PROBLEM
Line by line, retype the data exactly as it is given.

RECORD EXTRACTS

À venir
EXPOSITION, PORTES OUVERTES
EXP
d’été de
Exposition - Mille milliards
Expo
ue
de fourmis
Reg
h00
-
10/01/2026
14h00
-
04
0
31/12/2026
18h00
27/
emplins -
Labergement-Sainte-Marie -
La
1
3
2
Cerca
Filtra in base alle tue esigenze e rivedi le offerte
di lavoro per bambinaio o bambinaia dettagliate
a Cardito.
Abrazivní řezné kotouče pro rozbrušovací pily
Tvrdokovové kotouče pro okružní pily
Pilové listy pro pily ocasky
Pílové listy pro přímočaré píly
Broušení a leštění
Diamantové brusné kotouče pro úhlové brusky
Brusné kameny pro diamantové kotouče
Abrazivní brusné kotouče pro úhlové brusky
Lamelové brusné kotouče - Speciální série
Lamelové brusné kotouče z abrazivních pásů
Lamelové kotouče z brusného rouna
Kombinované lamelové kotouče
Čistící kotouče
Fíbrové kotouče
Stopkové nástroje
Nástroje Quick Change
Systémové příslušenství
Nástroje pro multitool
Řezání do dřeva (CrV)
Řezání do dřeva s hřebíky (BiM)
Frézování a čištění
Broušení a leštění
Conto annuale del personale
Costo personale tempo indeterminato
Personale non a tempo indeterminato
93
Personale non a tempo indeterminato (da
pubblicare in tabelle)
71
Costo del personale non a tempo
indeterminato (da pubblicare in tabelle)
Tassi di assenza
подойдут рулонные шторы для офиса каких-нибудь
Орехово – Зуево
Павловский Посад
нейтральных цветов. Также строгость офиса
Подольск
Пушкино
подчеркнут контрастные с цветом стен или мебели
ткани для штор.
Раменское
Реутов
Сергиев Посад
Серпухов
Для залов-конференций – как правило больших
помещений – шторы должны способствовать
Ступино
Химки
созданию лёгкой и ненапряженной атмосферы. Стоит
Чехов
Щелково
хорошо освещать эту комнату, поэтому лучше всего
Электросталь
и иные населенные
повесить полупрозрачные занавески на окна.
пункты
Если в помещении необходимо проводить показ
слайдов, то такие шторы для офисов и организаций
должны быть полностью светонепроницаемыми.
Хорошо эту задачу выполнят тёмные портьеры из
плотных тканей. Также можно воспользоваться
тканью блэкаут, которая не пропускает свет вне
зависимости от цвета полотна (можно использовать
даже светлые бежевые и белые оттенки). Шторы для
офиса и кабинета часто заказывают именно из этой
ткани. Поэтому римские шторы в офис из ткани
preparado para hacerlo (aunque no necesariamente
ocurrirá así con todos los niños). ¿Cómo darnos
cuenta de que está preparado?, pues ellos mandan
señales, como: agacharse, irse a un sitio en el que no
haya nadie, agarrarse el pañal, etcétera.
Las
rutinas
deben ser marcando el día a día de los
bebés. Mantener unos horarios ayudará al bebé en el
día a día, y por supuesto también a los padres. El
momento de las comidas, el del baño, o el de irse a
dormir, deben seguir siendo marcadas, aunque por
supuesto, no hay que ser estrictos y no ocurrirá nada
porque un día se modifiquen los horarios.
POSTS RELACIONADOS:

YOUR RESPONSE
À venir
EXPOSITION, PORTES OUVERTES
EXP
d’été de
Exposition - Mille milliards
Expo
ue
de fourmis
Reg
h00
-
10/01/2026
14h00
-
04
0
31/12/2026
18h00
27/
emplins -
Labergement-Sainte-Marie -
La
1
3
2
Cerca
Filtra in base alle tue esigenze e rivedi le offerte
di lavoro per bambinaio o bambinaia dettagliate
a Cardito.
Abrazivní řezné kotouče pro rozbrušovací pily
Tvrdokovové kotouče pro okružní pily
Pilové listy pro pily ocasky
Pílové listy pro přímočaré píly
Broušení a leštění
Diamantové brusné kotouče pro úhlové brusky
Brusné kameny pro diamantové kotouče
Abrazivní brusné kotouče pro úhlové brusky
Lamelové brusné kotouče - Speciální série
Lamelové brusné kotouče z abrazivních pásů
Lamelové kotouče z brusného rouna
Kombinované lamelové kotouče
Čistící kotouče
Fíbrové kotouče
Stopkové nástroje
Nástroje Quick Change
Systémové příslušenství
Nástroje pro multitool
Řezání do dřeva (CrV)
Řezání do dřeva s hřebíky (BiM)
Frézování a čištění
Broušení a leštění
Conto annuale del personale
Costo personale tempo indeterminato
Personale non a tempo indeterminato
93
Personale non a tempo indeterminato (da
pubblicare in tabelle)
71
Costo del personale non a tempo
indeterminato (da pubblicare in tabelle)
Tassi di assenza
подойдут рулонные шторы для офиса каких-нибудь
Орехово – Зуево
Павловский Посад
нейтральных цветов. Также строгость офиса
Подольск
Пушкино
подчеркнут контрастные с цветом стен или мебели
ткани для штор.
Раменское
Реутов
Сергиев Посад
Серпухов
Для залов-конференций – как правило больших
помещений – шторы должны способствовать
Ступино
Химки
созданию лёгкой и ненапряженной атмосферы. Стоит
Чехов
Щелково
хорошо освещать эту комнату, поэтому лучше всего
Электросталь
и иные населенные
повесить полупрозрачные занавески на окна.
пункты
Если в помещении необходимо проводить показ
слайдов, то такие шторы для офисов и организаций
должны быть полностью светонепроницаемыми.
Хорошо эту задачу выполнят тёмные портьеры из
плотных тканей. Также можно воспользоваться
тканью блэкаут, которая не пропускает свет вне
зависимости от цвета полотна (можно использовать
даже светлые бежевые и белые оттенки). Шторы для
офиса и кабинета часто заказывают именно из этой
ткани. Поэтому римские шторы в офис из ткани
preparado para hacerlo (aunque no necesariamente
ocurrirá así con todos los niños). ¿Cómo darnos
cuenta de que está preparado?, pues ellos mandan
señales, como: agacharse, irse a un sitio en el que no
haya nadie, agarrarse el pañal, etcétera.
Las
rutinas
deben ser marcando el día a día de los
bebés. Mantener unos horarios ayudará al bebé en el
día a día, y por supuesto también a los padres. El
momento de las comidas, el del baño, o el de irse a
dormir, deben seguir siendo marcadas, aunque por
supuesto, no hay que ser estrictos y no ocurrirá nada
porque un día se modifiquen los horarios.
POSTS RELACIONADOS:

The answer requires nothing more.